March 30th, 2016, 20:55

What are the essential care to maintain a Hard Drive healthy and consequently to preserve the Data? From care, tips, best brands/models of hardwares and best softwares to often test the HD health.

- Backup (Unfortunately the most of the people, only think about it when it happens some problem);
- Best Power Supply?; (Cost-benefit ratio)
- Best UPS?; (Cost-benefit ratio)
- Best Hard Drive brands/models?; (Cost-benefit ratio)
- Enable S.M.A.R.T. feature in the BIOS for all Hard Drives connected to the Computer and
- Scans the Hard Drive for Bad Blocks/Bad Sectors and different types of errors using: HDD Tune Pro, CrystalDiskInfo and GSmartControl.

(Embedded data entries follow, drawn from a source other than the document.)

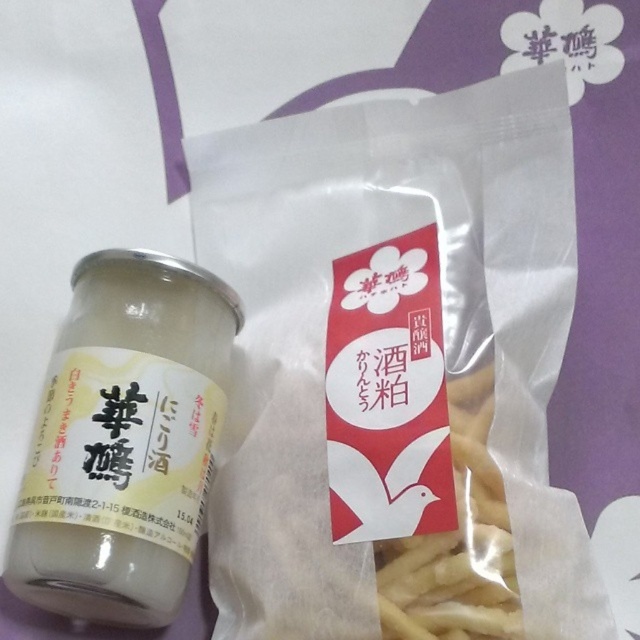 You are a delivery person who needs to place both the translucent glass jar at center and the yellow matte french fries at center into a box. The box has a front panel that you want to keep visible. Which item should you place closer to the front of the box to ensure its label remains visible?

The translucent glass jar at center should be placed closer to the front of the box because the yellow matte french fries at center is behind it, meaning the jar is in front and its label would be more visible.

You are a delivery person who needs to place the translucent glass jar at center and the yellow matte french fries at center into a box. The box has limited vertical space. Which item should you place at the bottom to ensure both fit vertically?

The yellow matte french fries at center should be placed at the bottom because the translucent glass jar at center is located above it, indicating it might be taller or occupies more vertical space.

You are standing in front of the image and want to touch the two points labeled as point (88, 449) and point (461, 596). Which point do you need to reach further back to touch?

Point (88, 449) is behind point (461, 596), so you need to reach further back to touch point (88, 449). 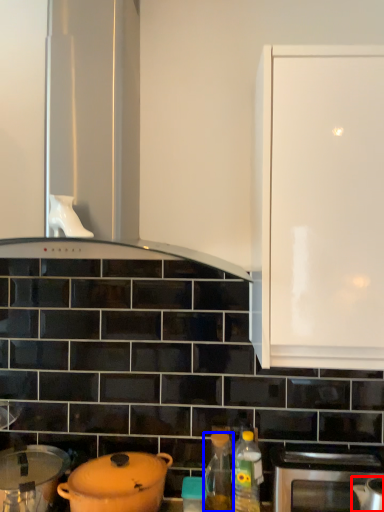 Question: Which of the following is the closest to the observer, kitchen appliance (highlighted by a red box) or bottle (highlighted by a blue box)?

Choices:
 (A) kitchen appliance
 (B) bottle

Answer: (A) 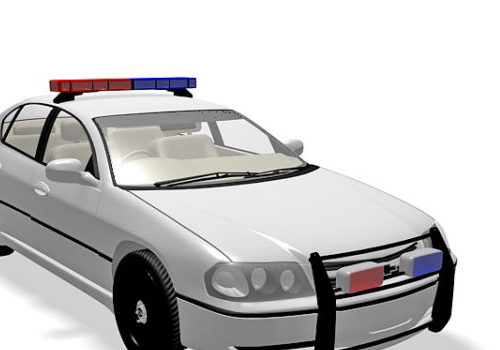 This screenshot has width=500, height=350. I want to click on hood, so click(x=297, y=216). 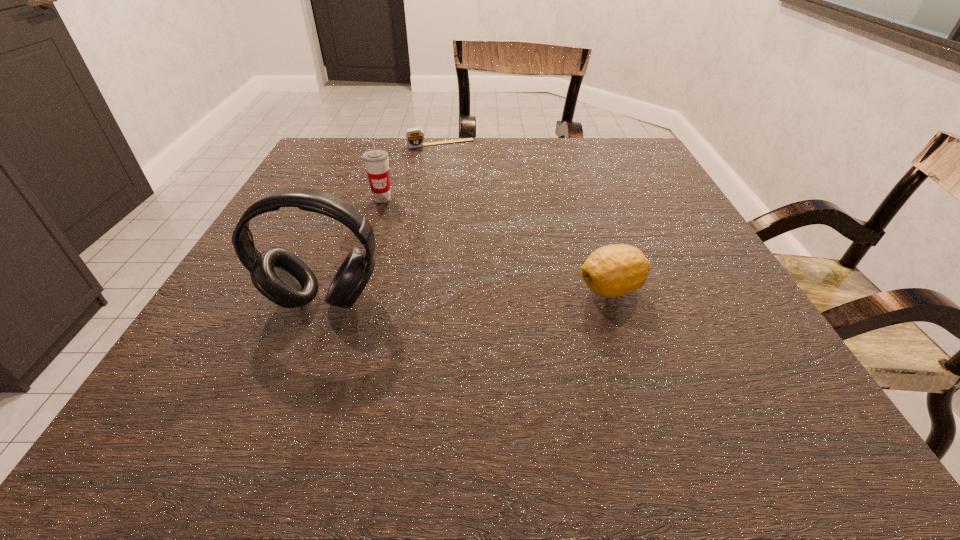 Locate an element on the screen. The width and height of the screenshot is (960, 540). vacant space on the desktop that is between the tallest object and the second shortest object and is positioned on the side of the second tallest object with the logo is located at coordinates (432, 296).

Locate an element on the screen. free space on the desktop that is between the headset and the lemon and is positioned at the front of the shortest object with the tape extended is located at coordinates (507, 293). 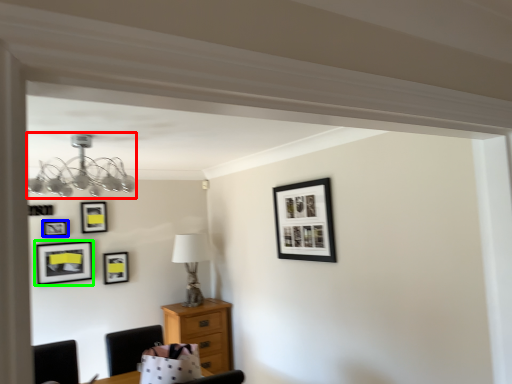 Question: Based on their relative distances, which object is farther from lamp (highlighted by a red box)? Choose from picture frame (highlighted by a blue box) and picture frame (highlighted by a green box).

Choices:
 (A) picture frame
 (B) picture frame

Answer: (A) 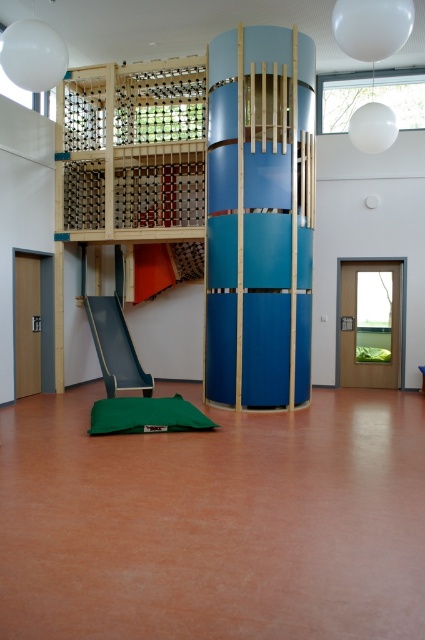 Is blue glossy pillar at center thinner than teal glossy slide at lower left?

No, blue glossy pillar at center is not thinner than teal glossy slide at lower left.

Can you confirm if blue glossy pillar at center is taller than teal glossy slide at lower left?

Indeed, blue glossy pillar at center has a greater height compared to teal glossy slide at lower left.

Between point (246, 317) and point (124, 317), which one is positioned behind?

Positioned behind is point (124, 317).

In order to click on blue glossy pillar at center in this screenshot , I will do `click(260, 218)`.

Between wooden bunk bed at left and teal glossy slide at lower left, which one is positioned lower?

Positioned lower is teal glossy slide at lower left.

Is wooden bunk bed at left to the left of teal glossy slide at lower left from the viewer's perspective?

No, wooden bunk bed at left is not to the left of teal glossy slide at lower left.

What do you see at coordinates (218, 198) in the screenshot? I see `wooden bunk bed at left` at bounding box center [218, 198].

Find the location of a particular element. This screenshot has height=640, width=425. wooden bunk bed at left is located at coordinates click(x=218, y=198).

Does wooden bunk bed at left appear on the right side of green fabric mat at center?

→ Correct, you'll find wooden bunk bed at left to the right of green fabric mat at center.

Is wooden bunk bed at left thinner than green fabric mat at center?

Indeed, wooden bunk bed at left has a lesser width compared to green fabric mat at center.

This screenshot has height=640, width=425. I want to click on wooden bunk bed at left, so pos(218,198).

The image size is (425, 640). What are the coordinates of `wooden bunk bed at left` in the screenshot? It's located at (218, 198). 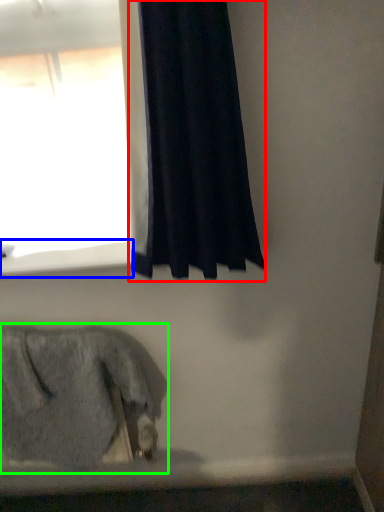 Question: Estimate the real-world distances between objects in this image. Which object is farther from curtain (highlighted by a red box), window sill (highlighted by a blue box) or animal (highlighted by a green box)?

Choices:
 (A) window sill
 (B) animal

Answer: (B) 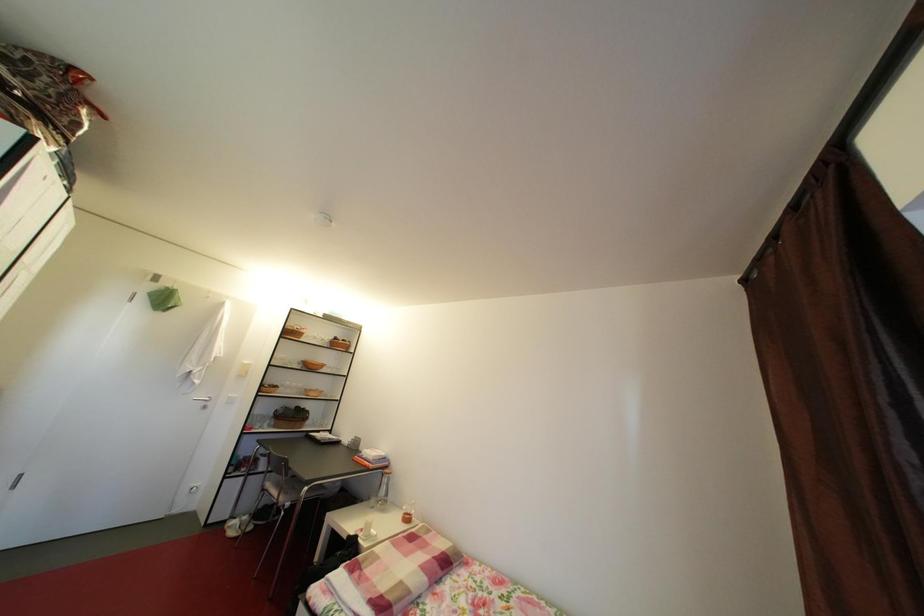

How often it is good to scan errors on the Hard Drive?

Re: Preserve the Hard Drive and Data

March 31st, 2016, 9:44

TL:DR - just see adminzen.org especially http://adminzen.org/adminzen.png

Healthy hard drive doesn't guarantee data preservation; verified backups do.

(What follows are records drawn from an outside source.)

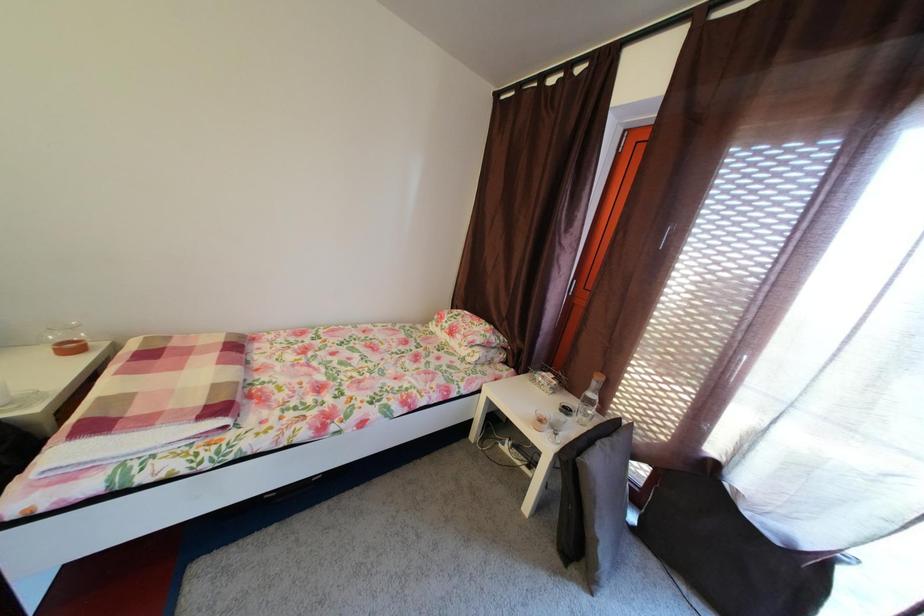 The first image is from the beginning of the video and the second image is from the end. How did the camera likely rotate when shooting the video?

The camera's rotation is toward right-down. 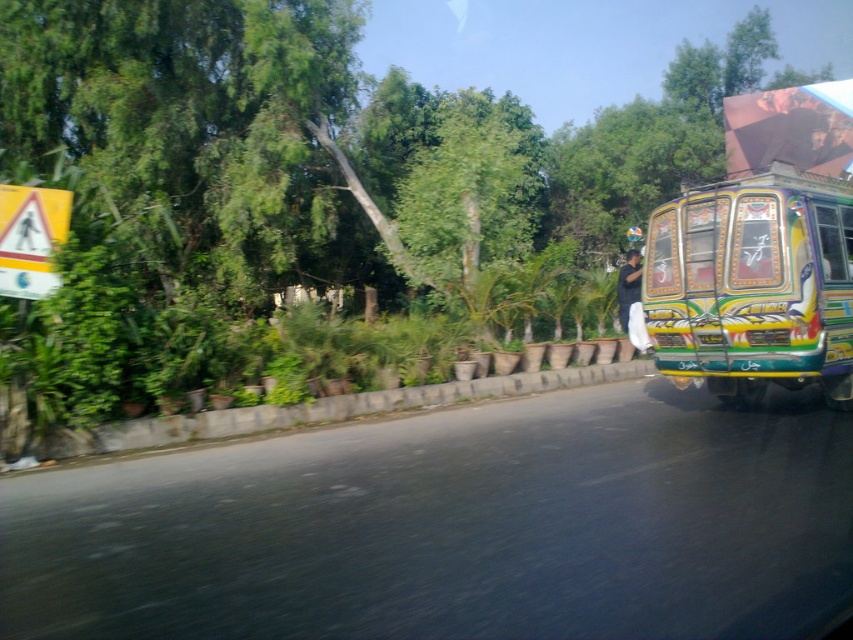 Question: Can you confirm if decorative painted bus at right is positioned above black fabric man at right?

Choices:
 (A) no
 (B) yes

Answer: (A)

Question: Which point appears farthest from the camera in this image?

Choices:
 (A) (788, 330)
 (B) (625, 314)

Answer: (B)

Question: Is decorative painted bus at right to the right of black fabric man at right from the viewer's perspective?

Choices:
 (A) yes
 (B) no

Answer: (A)

Question: Can you confirm if decorative painted bus at right is smaller than black fabric man at right?

Choices:
 (A) no
 (B) yes

Answer: (A)

Question: Among these objects, which one is nearest to the camera?

Choices:
 (A) black fabric man at right
 (B) decorative painted bus at right

Answer: (B) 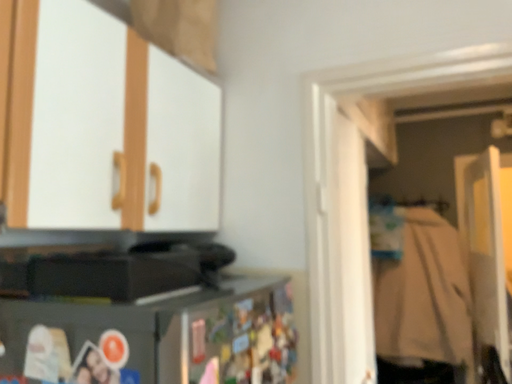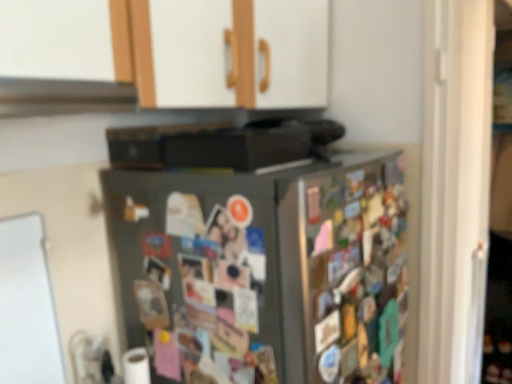 Question: Which way did the camera rotate in the video?

Choices:
 (A) rotated downward
 (B) rotated upward

Answer: (A)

If data are important to you:
Have a backup plan. Follow that plan religiously.
Daily, Weekly, Monthly, Offsite etc
Test that you can actually recover using the backups.

(seen a university come unstuck backing up to the same tape for years. No one understood that magnetic media had a lifespan of a few months. Tried to recover from tape that was almost transparent there was such a level of degradation).

---

that aside

Power:
Keeping a system up and running, always start with good supply of electricity and work through that chain up to and including the PSU in the PC.

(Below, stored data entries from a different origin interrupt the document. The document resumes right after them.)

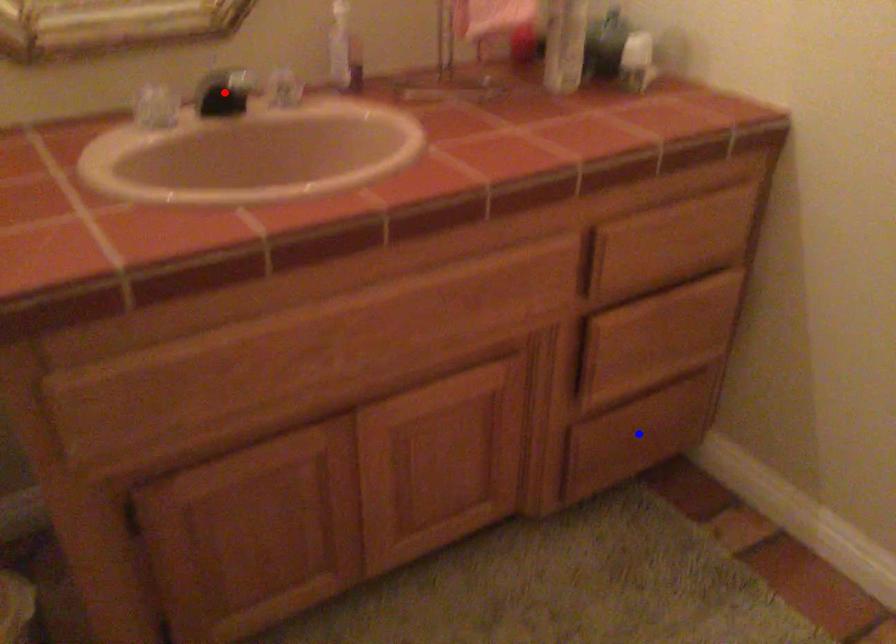 Question: Which of the two points in the image is closer to the camera?

Choices:
 (A) Blue point is closer.
 (B) Red point is closer.

Answer: (B) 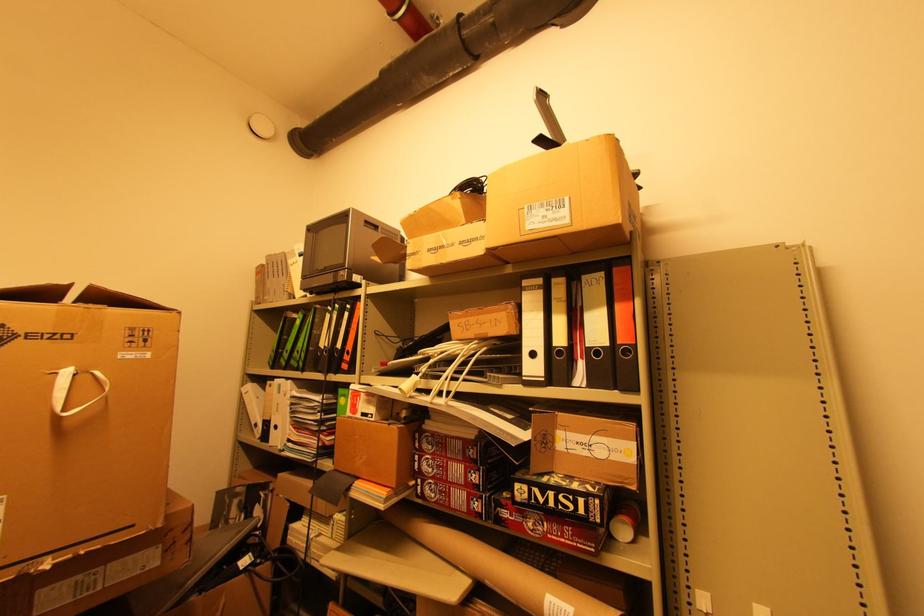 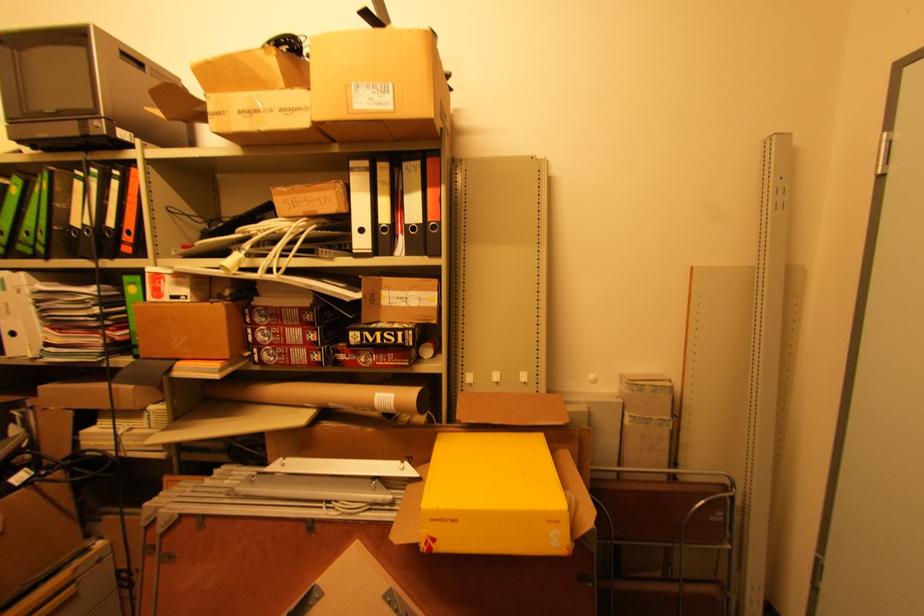 The point at (350, 359) is marked in the first image. Where is the corresponding point in the second image?

(131, 238)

Suitable AC mains /(if critical, a Backup generator too) -> substantial capacity UPS -> quality PSU specced to include any possible upgrades and additions.

One of the main pitfalls i see is domestic customers buying the "best bang for the buck" machine and then adding components with no thought to the power required for stable operation.
Machines often get here, clogged with carpet fluff and dust (overheating) with additional multiple small drives added as they ran out of space, extra DVD trays to cope with ripping, card readers, sound cards, extra USB hubs and allsorts of whatnot. It's like expecting the pet hamsters wheel to hook up the entire house.
http://i.imgur.com/RkJEtVc.jpg

Original "off the shelf" machine will be specced with the cheapest available PSU, and ancillary gear, that meets the required retail price point.

Drive Quality:
Domestic/Consumer grade drives aren't built with stability or reliability foremost in mind.
They are built to provide, as reliably as possible, storage within the confines of what the current price point is.
Treat them as disposable or buy enterprise quality gear.
Enterprise quality still requires a backup plan.

As usual, and with most things you are ok as long as you don't breach Wheaton's Law.